QD1 Random Read Performance

Drive throughput with a queue depth of one is usually not advertised, but almost every latency or consistency metric reported on a spec sheet is measured at QD1 and usually for 4kB transfers. When the drive only has one command to work on at a time, there's nothing to get in the way of it offering its best-case access latency. Performance at such light loads is absolutely not what most of these drives are made for, but they have to make through the easy tests before we move on to the more realistic challenges.

*The colors on the graphs have no specific meaning; just to make it easier to read from the graph based on drive family

4kB Random Read QD1

The Intel DC P4510 and Samsung 983 DCT offer identical QD1 random read performance, showing that Intel/Micron 3D NAND has caught up to Samsung after a first generation that was clearly slower (shown here by the Memblaze PBlaze5). The Samsung SATA drives are about 40% slower than their NVMe drives, and the Optane SSD is almost ten times faster than anything else.

 

4kB Random Read QD1 (Power Efficiency)
Power Efficiency in kIOPS/W Average Power in W

QD1 isn't pushing the drives very hard, so they're not very far above idle power draw. That means the bigger, beefier drives draw more power but have little to show for it. The SATA drives all have higher efficiency scores than the NVMe drives, except that the Optane SSD provides more than 2.5x the performance per Watt at QD1.

4kB Random Read QD1 QoS

All of these drives have pretty good consistency for QD1 random reads. The 8TB P4510 has a 99.99th percentile latency that's just over 2.5 times its average, and all the other flash-based SSDs are better than that. (The PBlaze5 is a bit slower than the P4510, but consistently).
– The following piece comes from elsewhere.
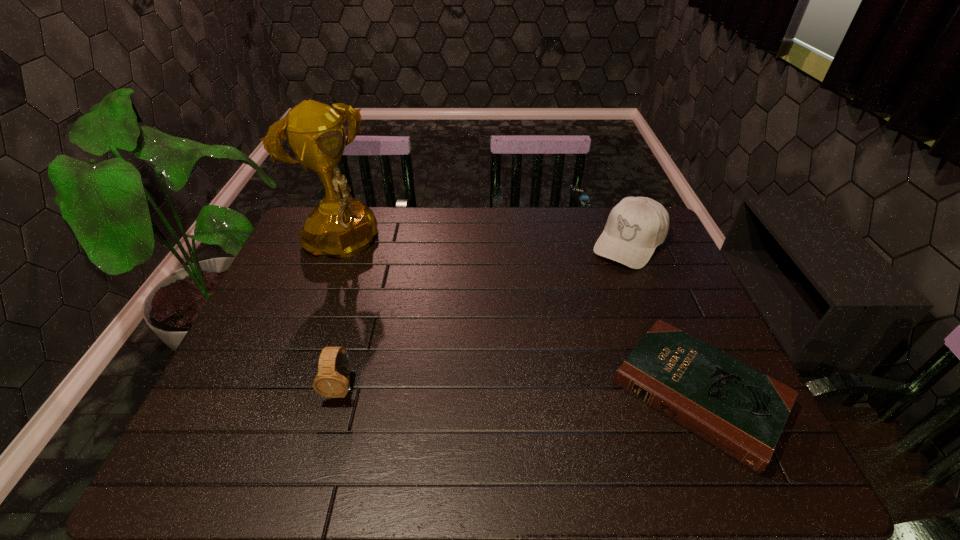 The width and height of the screenshot is (960, 540). I want to click on free spot on the desktop that is between the watch and the Bible and is positioned on the front-facing side of the baseball cap, so click(x=514, y=390).

Where is `free space on the desktop that is between the watch and the shortest object and is positioned on the front side of the tallest object`? The image size is (960, 540). free space on the desktop that is between the watch and the shortest object and is positioned on the front side of the tallest object is located at coordinates (501, 390).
The Optane SSD actually has the biggest relative disparity between average latency and 99.99th percentile, but that hardly matters with its worst-case is as good or better than the average-case performance of flash memory.

The random read performance of most of these drives is optimized for 4kB block sizes: smaller block sizes perform roughly the same in terms of IOPS, and thus get much lower throughput. Throughput stays relatively low until block sizes exceed 64kB, after which the NVMe drives all start to deliver much higher throughput. This is most pronounced for the Samsung 983 DCT.

QD1 Random Write Performance

4kB Random Write QD1

The clearest trend for 4kB random write performance at QD1 is that the NVMe drives are at least twice as fast as the SATA drives, but there's significant variation: Intel's NVMe drives have much faster QD1 random write performance than Samsung's, and the Memblaze drives are in between.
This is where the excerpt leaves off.